WORK TO BE COMPLETED -
Repeat exactly the lines from the start of the material below up to and including the "Фланцевый станок ALTRON с его современными" line.

DATASET RECORDS -
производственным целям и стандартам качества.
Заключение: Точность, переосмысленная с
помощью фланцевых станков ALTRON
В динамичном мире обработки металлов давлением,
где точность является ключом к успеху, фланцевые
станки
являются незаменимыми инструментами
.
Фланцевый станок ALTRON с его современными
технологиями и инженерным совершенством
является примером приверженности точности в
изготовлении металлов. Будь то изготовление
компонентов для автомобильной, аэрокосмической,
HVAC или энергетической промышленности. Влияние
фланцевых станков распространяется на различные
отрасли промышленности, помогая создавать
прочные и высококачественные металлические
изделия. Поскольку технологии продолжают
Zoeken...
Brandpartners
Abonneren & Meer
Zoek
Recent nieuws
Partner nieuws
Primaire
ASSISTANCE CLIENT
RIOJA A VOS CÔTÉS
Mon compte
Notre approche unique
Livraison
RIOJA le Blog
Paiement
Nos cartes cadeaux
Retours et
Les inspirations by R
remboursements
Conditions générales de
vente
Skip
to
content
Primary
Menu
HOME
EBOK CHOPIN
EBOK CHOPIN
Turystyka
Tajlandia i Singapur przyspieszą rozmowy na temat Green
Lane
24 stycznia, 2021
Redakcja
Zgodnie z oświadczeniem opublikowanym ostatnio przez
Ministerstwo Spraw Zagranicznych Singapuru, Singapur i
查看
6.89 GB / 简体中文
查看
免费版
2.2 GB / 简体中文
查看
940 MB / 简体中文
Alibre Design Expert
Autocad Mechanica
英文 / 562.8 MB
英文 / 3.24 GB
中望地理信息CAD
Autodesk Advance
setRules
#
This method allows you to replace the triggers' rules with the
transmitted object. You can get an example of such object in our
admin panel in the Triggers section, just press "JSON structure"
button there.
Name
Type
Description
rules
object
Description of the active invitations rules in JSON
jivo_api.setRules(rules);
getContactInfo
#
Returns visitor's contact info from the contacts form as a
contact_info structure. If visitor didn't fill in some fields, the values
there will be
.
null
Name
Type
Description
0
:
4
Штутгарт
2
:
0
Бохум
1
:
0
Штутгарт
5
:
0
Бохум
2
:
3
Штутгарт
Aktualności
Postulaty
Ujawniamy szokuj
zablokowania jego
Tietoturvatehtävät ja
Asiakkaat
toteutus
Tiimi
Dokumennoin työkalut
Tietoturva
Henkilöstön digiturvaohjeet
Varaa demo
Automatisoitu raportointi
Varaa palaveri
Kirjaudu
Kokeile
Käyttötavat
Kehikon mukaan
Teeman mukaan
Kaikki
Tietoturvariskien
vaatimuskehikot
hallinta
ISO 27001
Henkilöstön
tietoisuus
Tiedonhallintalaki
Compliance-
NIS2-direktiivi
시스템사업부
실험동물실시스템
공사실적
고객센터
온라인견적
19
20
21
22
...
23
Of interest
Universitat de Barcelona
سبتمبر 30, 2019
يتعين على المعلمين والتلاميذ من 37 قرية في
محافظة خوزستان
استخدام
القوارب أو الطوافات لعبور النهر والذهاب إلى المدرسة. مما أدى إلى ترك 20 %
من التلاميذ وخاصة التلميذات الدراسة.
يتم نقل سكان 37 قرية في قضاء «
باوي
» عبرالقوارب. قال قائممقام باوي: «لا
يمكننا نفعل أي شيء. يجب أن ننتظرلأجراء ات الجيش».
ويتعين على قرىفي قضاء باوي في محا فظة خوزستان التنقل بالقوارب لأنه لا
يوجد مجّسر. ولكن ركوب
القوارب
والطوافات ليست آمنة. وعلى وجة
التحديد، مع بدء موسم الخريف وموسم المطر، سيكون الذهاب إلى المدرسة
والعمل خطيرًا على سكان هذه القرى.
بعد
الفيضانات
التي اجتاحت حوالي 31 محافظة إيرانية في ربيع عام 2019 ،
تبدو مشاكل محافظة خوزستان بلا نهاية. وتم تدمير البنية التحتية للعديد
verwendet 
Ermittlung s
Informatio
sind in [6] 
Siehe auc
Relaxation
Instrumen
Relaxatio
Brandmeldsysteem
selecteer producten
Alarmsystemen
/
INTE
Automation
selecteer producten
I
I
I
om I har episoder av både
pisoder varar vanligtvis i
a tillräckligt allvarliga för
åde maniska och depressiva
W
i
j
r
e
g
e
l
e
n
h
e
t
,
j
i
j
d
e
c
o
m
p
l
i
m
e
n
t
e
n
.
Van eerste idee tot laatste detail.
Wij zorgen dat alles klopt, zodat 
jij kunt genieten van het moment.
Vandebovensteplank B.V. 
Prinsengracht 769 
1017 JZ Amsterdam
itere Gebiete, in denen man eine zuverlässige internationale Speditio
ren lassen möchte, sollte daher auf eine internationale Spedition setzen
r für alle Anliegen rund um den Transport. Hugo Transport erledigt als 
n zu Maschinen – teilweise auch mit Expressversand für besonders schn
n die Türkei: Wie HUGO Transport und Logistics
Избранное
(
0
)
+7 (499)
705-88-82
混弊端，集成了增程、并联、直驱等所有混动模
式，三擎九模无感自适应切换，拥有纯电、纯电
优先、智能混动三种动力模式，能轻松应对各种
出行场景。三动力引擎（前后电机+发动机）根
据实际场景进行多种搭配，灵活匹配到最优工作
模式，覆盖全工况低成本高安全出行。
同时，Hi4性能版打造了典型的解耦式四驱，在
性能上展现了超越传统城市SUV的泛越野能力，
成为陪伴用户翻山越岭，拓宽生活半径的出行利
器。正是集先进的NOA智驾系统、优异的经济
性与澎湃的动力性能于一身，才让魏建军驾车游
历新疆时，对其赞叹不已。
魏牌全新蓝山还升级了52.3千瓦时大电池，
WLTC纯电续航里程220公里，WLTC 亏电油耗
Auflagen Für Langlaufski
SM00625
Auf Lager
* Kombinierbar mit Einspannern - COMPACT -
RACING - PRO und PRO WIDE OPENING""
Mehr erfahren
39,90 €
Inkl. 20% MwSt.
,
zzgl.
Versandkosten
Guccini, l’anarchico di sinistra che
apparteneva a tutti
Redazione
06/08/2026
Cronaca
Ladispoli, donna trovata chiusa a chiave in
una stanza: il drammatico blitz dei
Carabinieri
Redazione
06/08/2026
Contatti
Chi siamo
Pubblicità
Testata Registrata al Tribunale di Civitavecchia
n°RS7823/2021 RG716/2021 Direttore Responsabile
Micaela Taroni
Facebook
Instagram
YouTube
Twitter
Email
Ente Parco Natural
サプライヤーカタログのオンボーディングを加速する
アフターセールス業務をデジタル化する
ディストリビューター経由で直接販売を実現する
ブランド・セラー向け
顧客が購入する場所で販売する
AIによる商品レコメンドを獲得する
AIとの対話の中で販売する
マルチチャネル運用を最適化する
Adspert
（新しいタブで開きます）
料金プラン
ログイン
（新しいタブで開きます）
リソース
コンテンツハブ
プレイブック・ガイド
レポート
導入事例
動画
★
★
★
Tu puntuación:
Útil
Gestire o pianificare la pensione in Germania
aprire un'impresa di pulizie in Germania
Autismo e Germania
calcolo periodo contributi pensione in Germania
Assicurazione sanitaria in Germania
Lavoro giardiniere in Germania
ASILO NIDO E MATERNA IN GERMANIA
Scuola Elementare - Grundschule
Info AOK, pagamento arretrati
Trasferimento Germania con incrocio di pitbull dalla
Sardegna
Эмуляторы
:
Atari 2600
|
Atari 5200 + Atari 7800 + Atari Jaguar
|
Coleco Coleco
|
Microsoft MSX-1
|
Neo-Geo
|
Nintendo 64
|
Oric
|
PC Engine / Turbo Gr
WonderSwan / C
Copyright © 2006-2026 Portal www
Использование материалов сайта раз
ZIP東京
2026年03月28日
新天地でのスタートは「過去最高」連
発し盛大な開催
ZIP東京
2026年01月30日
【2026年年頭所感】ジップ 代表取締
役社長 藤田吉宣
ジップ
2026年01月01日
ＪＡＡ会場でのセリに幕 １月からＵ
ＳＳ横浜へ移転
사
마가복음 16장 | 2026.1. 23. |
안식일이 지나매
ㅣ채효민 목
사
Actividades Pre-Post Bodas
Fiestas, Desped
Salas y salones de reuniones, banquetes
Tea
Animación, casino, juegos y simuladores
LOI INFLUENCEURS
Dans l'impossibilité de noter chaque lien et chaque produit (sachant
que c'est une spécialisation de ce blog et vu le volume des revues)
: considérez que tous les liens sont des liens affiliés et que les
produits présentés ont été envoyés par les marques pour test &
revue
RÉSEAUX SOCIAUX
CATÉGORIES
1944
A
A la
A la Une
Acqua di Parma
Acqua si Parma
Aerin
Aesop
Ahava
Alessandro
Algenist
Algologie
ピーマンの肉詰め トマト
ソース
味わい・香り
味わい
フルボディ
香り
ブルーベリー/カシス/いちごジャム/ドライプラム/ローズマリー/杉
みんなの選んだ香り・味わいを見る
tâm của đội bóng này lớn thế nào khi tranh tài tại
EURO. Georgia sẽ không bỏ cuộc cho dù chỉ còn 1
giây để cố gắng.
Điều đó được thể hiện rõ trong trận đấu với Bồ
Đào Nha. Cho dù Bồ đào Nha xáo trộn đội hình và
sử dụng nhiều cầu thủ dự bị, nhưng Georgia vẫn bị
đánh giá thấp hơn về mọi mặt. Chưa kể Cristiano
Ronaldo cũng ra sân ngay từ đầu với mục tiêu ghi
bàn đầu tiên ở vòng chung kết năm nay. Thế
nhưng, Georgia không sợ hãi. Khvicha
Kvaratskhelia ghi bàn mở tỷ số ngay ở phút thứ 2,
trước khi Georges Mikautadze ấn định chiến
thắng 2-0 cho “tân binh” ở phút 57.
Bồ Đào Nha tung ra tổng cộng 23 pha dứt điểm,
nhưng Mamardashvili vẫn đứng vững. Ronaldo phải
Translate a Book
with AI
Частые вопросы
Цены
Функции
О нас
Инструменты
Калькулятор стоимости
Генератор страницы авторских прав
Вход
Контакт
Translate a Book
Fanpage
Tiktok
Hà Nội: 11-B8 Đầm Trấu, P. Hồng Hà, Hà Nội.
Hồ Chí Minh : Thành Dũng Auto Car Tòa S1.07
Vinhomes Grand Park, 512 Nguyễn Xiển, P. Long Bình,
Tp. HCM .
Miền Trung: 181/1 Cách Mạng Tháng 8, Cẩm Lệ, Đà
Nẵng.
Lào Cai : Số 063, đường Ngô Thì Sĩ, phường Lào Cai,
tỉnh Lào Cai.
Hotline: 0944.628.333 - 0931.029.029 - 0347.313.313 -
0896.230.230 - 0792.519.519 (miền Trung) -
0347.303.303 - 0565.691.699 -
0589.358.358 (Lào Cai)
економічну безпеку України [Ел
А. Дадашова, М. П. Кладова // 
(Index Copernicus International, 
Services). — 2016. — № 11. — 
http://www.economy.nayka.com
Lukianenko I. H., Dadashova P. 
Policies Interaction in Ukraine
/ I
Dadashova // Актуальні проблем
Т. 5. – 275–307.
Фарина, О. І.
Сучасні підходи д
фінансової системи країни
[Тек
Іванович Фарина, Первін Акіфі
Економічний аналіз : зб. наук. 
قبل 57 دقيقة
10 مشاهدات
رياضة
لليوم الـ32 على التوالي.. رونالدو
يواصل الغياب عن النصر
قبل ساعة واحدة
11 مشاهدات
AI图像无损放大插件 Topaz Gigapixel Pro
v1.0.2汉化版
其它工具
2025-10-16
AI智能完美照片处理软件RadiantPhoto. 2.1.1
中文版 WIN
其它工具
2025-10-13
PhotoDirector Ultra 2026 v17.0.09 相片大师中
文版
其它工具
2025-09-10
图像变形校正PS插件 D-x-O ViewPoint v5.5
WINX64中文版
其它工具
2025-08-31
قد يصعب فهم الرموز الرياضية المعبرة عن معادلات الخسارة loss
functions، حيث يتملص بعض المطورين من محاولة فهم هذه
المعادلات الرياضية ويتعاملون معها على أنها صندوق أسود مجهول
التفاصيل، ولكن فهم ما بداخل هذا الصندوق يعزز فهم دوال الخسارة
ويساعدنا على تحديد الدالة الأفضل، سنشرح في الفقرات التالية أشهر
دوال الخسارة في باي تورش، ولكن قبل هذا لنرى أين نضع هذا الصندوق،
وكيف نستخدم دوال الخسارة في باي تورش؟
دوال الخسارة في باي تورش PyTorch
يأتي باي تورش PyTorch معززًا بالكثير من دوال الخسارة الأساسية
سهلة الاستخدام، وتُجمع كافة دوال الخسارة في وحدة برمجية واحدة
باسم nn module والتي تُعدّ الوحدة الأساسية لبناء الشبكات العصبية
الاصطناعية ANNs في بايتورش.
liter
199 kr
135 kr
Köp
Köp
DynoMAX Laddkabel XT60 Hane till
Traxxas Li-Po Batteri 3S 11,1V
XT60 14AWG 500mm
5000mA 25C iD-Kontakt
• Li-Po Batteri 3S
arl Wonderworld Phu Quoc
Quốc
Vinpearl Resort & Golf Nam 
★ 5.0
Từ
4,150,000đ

ANSWER TO THIS EXERCISE -
производственным целям и стандартам качества.
Заключение: Точность, переосмысленная с
помощью фланцевых станков ALTRON
В динамичном мире обработки металлов давлением,
где точность является ключом к успеху, фланцевые
станки
являются незаменимыми инструментами
.
Фланцевый станок ALTRON с его современными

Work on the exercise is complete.